Mr. President, as one of your longest standing supporters, I respectfully request that you revisit your support for the individual tax reform package.
The good news is there is still time to fix it and make it better and more efficient. But as Yogi Berra said, Mr. President, "it is getting late early."
Republican leadership in Congress has disappointed you time and time again.
Now your good intentions on tax cuts are following the same path. The plans on the table are not middle-class tax cuts. They may not even be tax cuts at all.
When you ran and won, you ran on draining the swamp, not giving new life to it.
You ran on tax cuts, not on the swamp's idea of tax reform where special interests win.
This is a plan that helps Wall Street, hedge funds, private equity managers, real estate and oil and gas partnerships and individuals who disguise income as profits or distributions.
In fact, some of those entities keep money offshore and don't pay any tax at all. Not surprisingly, some of the largest supporters of these bills are donors who come from those industries.

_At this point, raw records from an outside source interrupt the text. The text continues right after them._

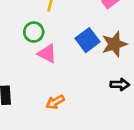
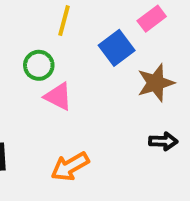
blue square: (87, 40) -> (117, 48), moved
orange arrow: (55, 102) -> (70, 167), size x1.4

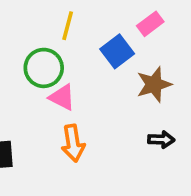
green circle: (39, 65) -> (44, 68), size x1.4
orange arrow: (70, 167) -> (73, 143), moved, turned -69

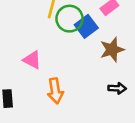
green circle: (44, 68) -> (69, 19), moved
pink triangle: (62, 97) -> (32, 60), moved

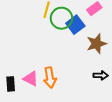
pink triangle: (32, 60) -> (31, 79), moved

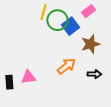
orange arrow: (50, 78) -> (66, 66), moved, turned -120
pink triangle: (31, 79) -> (28, 77), turned -35

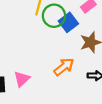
pink triangle: (28, 77) -> (22, 79), turned -35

No one wants to penalize them, but they should not be given benefits which are far greater than those given to others. This plan does not help many individuals who earn their income and report it as such.
It is wrong to eliminate or limit property tax, mortgage and interest deductions. Hardworking people have relied on them for years, this is how they afford to buy homes and build nest eggs in the equity of their homes.
These proposals erode that equity, equity countless numbers of Americans rely on for retirement. These current bills will be extremely harmful to those who live in the suburbs and small towns.
Similarly, the removal of the state and local tax deduction is a de facto tax increase for tens of millions of Americans. The argument that other states should not subsidize big government states is a complete red herring.
For example, our state, New York, sends much more money to Washington than it receives back. In other words, states like New York, New Jersey and California are subsidizing other states, allowing them to lower state and local taxes or have none at all.
If we eliminate state and local taxes, then a comparable law should be enacted that all 50 states pay the federal government the same amount of money.
How is it fair that big corporations keep these deductions, but individuals do not?
Eliminating these deductions while maintaining the current carried-interest rule that benefits Wall Street shows the complete disparity of the plans.
You ran for president – and won – on eliminating the carried-interest rule. These plans do not eliminate it. You did not run or win on eliminating property tax, mortgage, interest and state and local tax deductions.
Some wealthy individuals argue that they are not opposed to dropping these deductions. Of course they wouldn't be opposed to it. Why would they when many of them use the carried-interest rule and other pass-through devices to pay tax rates which are substantially below the 39.5 percent rate their level of income would normally be taxed?
That is why Warren Buffet pays a lower tax rate than his secretary. This, Mr. President, is not fair.
If we want to raise revenue, pay for tax cuts and control the deficit, then all income should be taxed at the same rates. It cannot be reclassified as profits or distributions.
This is a giant loophole that needs to be closed so that it will not permit some of the nation's wealthiest taxpayers to pay a rate below what their income requires and in effect brings them below this plans lowest rate of 12 percent.
Mr. President, this is not what you campaigned for on or intended.
Moreover, this is where the real significant money is. If these wealthy individuals' income is not reclassified as profits or distributions, but is taxed similar to individuals who report their income as such, these funds can provide real relief by extending real tax cuts to all.
Yet this legislation does not accomplish this; rather, it forfeits these funds.
As a dealmaker, you understand sometimes no deal is better than a bad deal. As constituted, the present proposed legislation is a bad deal.
Respectfully, please step back, reconsider and renegotiate.
You may think the present deal is a win because something (anything) will get passed and be chalked up as an accomplishment for your administration. Nothing can be further from the truth.
Very shortly after this legislation takes effect it will be revealed that the so-called win will turn into a loss for both you and American taxpayers.
The corporate tax cut works, this does not.
You were elected by people who work hard, pay their mortgages, interest and property tax, not the special interests who benefit most under this plan. A tax cut should help all.
This, Mr. President, is a swamp deal.
Randy Levine is President of the New York Yankees. These opinions are his, not the Yankees.